Healthcare facilities, including pharmacies, are exempt from the split-shift system and can be visited any day they are open. All restaurants are closed to sit-in diners, but can be open for takeout and delivery.

Applications for exemption by other businesses via email are reviewed case by case. Baby shops, for instance, can open for expectant mothers from 9 a.m. until 1 p.m.

People can exercise for 90 minutes a day between 6 a.m. and 6 p.m., except on Sundays, but access to public beaches (i.e. up to high watermark) and all sorts of fishing are banned — as are water sports for now — as part of efforts to conserve police resources.

Separated parents are permitted to take their children from one house to another for shared-custody arrangements

 

Cayman roads

At other times, only emergency services and essential workers with written exemption letters are allowed on the road. If police believe someone has breached those regulations, they can issue on-the-spot fines to be paid within 28 days or be brought to court. The accused can plead not guilty plea at Summary Court on the date specified on the ticket, but risks a higher fine or even a jail sentence.

Sundays are hard curfew days, with no exercise or trips out of the house or yard permitted, except that a specific exemption allows people to leave their homes at any time in emergencies when they are at risk of injury or death.

Taxis could operate with up to two passengers.
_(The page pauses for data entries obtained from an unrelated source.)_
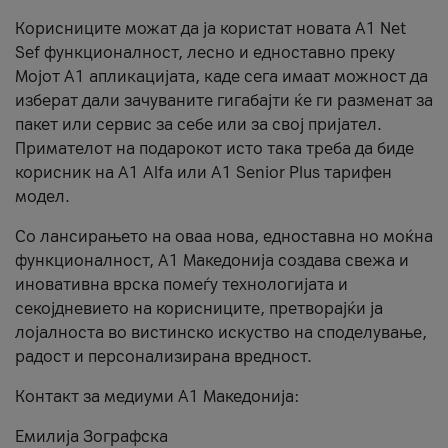
Корисниците можат да ја користат новата А1 Net
Sef функционалност, лесно и едноставно преку
Мојот А1 апликацијата, каде сега имаат можност да
изберат дали зачуваните гигабајти ќе ги разменат за
пакет или сервис за себе или за свој пријател.
Примателот на подарокот исто така треба да биде
корисник на А1 Alfa или A1 Senior Plus тарифен
модел.
Со лансирањето на оваа нова, едноставна но моќна
функционалност, А1 Македонија создава свежа и
иновативна врска помеѓу технологијата и
секојдневието на корисниците, претворајќи ја
лојалноста во вистинско искуство на споделување,
радост и персонализирана вредност.
Контакт за медиуми А1 Македонија:
Емилија Зографска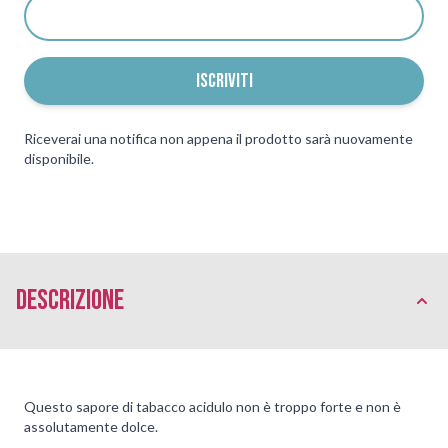
ISCRIVITI
Riceverai una notifica non appena il prodotto sarà nuovamente
disponibile.
Descrizione
Questo sapore di tabacco acidulo non è troppo forte e non è
assolutamente dolce.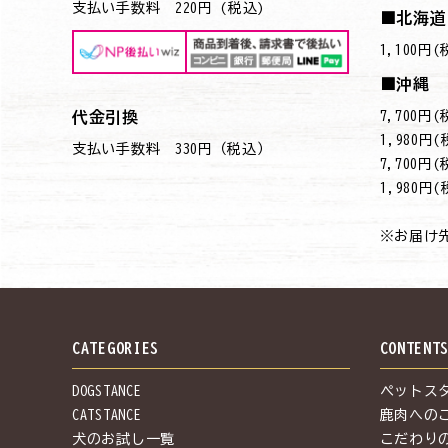
支払い手数料 220円 (税込)
■北海道
1,100円
■沖縄
7,700
代金引換
→1,980円
支払い手数料 330円（税込）
7,700
→1,980円
※お届け
CATEGORIES
CONTENT
DOGSTANCE
ペットス
CATSTANCE
鹿肉への
犬のお試し一覧
こだわり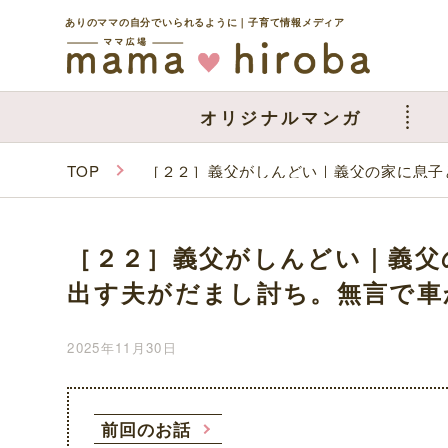
ありのママの自分でいられるように｜子育て情報メディア
オリジナルマンガ
TOP
［２２］義父がしんどい｜義父の家に息子
［２２］義父がしんどい｜義父
出す夫がだまし討ち。無言で車
2025年11月30日
前回のお話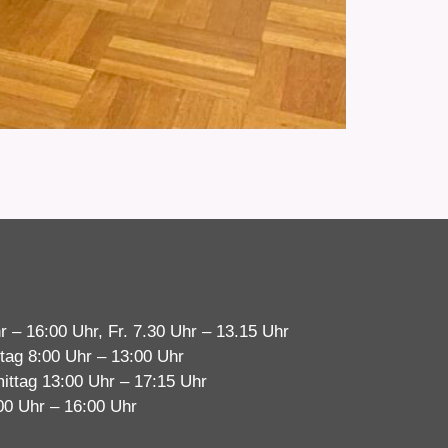
r – 16:00 Uhr, Fr. 7.30 Uhr – 13.15 Uhr
tag 8:00 Uhr – 13:00 Uhr
ittag 13:00 Uhr – 17:15 Uhr
00 Uhr – 16:00 Uhr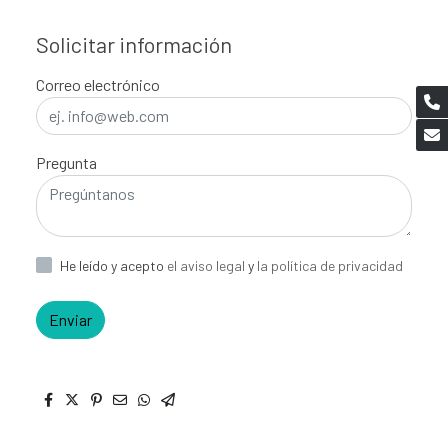
Solicitar información
Correo electrónico
Pregunta
He leído y acepto
el aviso legal
y
la política de privacidad
Enviar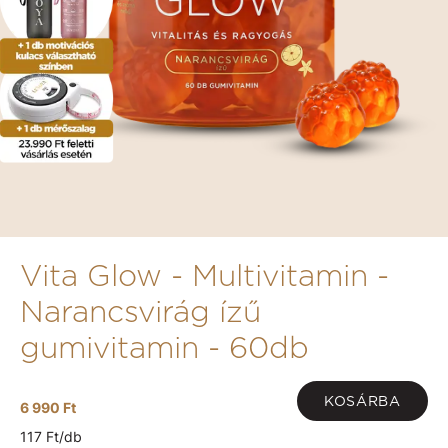
Vita Glow - Multivitamin -
Narancsvirág ízű
gumivitamin - 60db
KOSÁRBA
6 990 Ft
117 Ft/db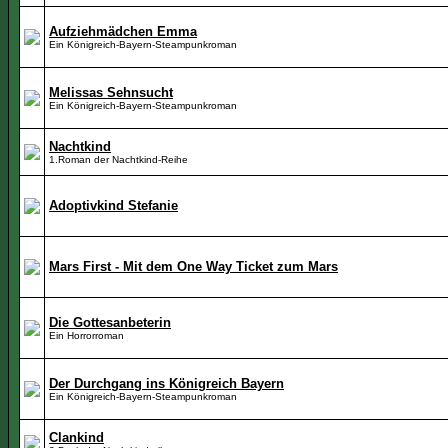
Aufziehmädchen Emma
Ein Königreich-Bayern-Steampunkroman
Melissas Sehnsucht
Ein Königreich-Bayern-Steampunkroman
Nachtkind
1.Roman der Nachtkind-Reihe
Adoptivkind Stefanie
Mars First - Mit dem One Way Ticket zum Mars
Die Gottesanbeterin
Ein Horrorroman
Der Durchgang ins Königreich Bayern
Ein Königreich-Bayern-Steampunkroman
Clankind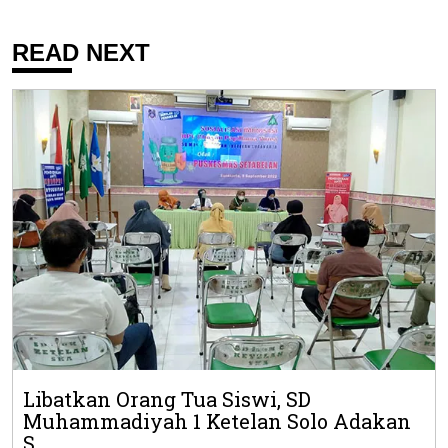
READ NEXT
Libatkan Orang Tua Siswi, SD
Muhammadiyah 1 Ketelan Solo Adakan
S...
Public gatherings of more than two people are banned, and schools and churches are closed, although most churches are trying to provide virtual services. The continuation of the original exemptions for weddings and funerals with under 11 guests was under review.

Exit strategy

The Cayman premier has rejected some businesses’ calls to reopen the economy now, prioritising saved lives over economic concerns, by keeping the borders shut to visitors and using mass testing to trace contacts and stop the virus. If Covid-19 takes hold in that community, Public Health England projects from other countries’ experiences that the worst-case scenario could result in nearly 1,000 deaths in that territory.

Public Health England and local health officials advised the premier that after 14 consecutive days with no new positive cases, restrictions might be lifted carefully on a “phased basis” learning from other countries’ experiences and what had worked elsewhere. Better economically and health-wise to endure the current soft and hard curfews than to reopen too soon and risk being in and out of lockdown until 2021.